顧南笙看了看給自己撐傘的人。
那個傘很小,顧行宇把傘故意往她這邊靠,而他的半個身子都在雪外。
“你們顧家的人還真是奇怪,在的時候嫌煩,等我離開了又裝模作樣的來關心我。”
她現在真有點搞不懂顧家這群人了。
顧行宇有點紮心。
“這話說的,我們是血緣上的兄妹,我關心你,怎麽能說是裝模作樣?”
“不用了。”
遲來的深情比草賤。
當初要是他們要是把她當成妹妹,也不會被顧綰綰那麽欺負,還差點把她配了陰魂。
見顧南笙避開了傘,顧行宇心中很是不爽。
“我真不明白,我們可是一家人,你為什麽跟我們一點也不親?”
“反而綰綰才像我們的親妹妹,顧南笙,你別再胡鬧了好不好?”
顧南笙對上了顧行宇的那雙眼睛,勾唇冷笑。
“為什麽跟你們不親?”
“我回到顧家的時候你們哪個看過我一眼?我為了融合那個家,打探了你們每個人的喜好。”
“而你們是怎麽對我的?”
“我來到江城人生地不熟,明明跟顧綰綰一個學校,一到放學你們把顧綰綰接走,讓我一個人饒了好遠的路才找回去。”

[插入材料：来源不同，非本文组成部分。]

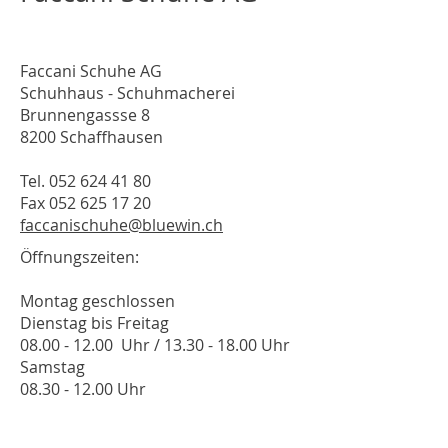
Faccani Schuhe AG
Schuhhaus - Schuhmacherei
Brunnengassse 8
8200 Schaffhausen
Tel.
052 624 41 80
Fax
052 625 17 20
faccanischuhe@bluewin.ch
Öffnungszeiten:
Montag geschlossen
Dienstag bis Freitag
08.00 - 12.00 Uhr / 13.30 - 18.00 Uhr
Samstag
08.30 - 12.00 Uhr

“我被人拐賣到郊區裏給一個死人殉葬的時候你們正在給顧綰綰過生日。”
“你們根本不顧我的死活,也沒必要在我麵前上演兄妹情深,我們現在唯一的關係就是雇傭關係,等到這個關係一結束,我們就沒有任何關係。”
世界上沒有無緣無故的冷漠,她回到顧家之後為了跟顧家人親近不惜像下人一樣,對他們有求必應。
反反複複的確認,她才知道他們根本就不在意她。
顧行宇被懟的一句話也說不出。
他猛然回想到之前,似乎顧南笙確實一直在打探他們的喜好。
他常年訓練,腿上和腰上受寒嚴重,小丫頭就自己做了一副護腰和護腿給他用。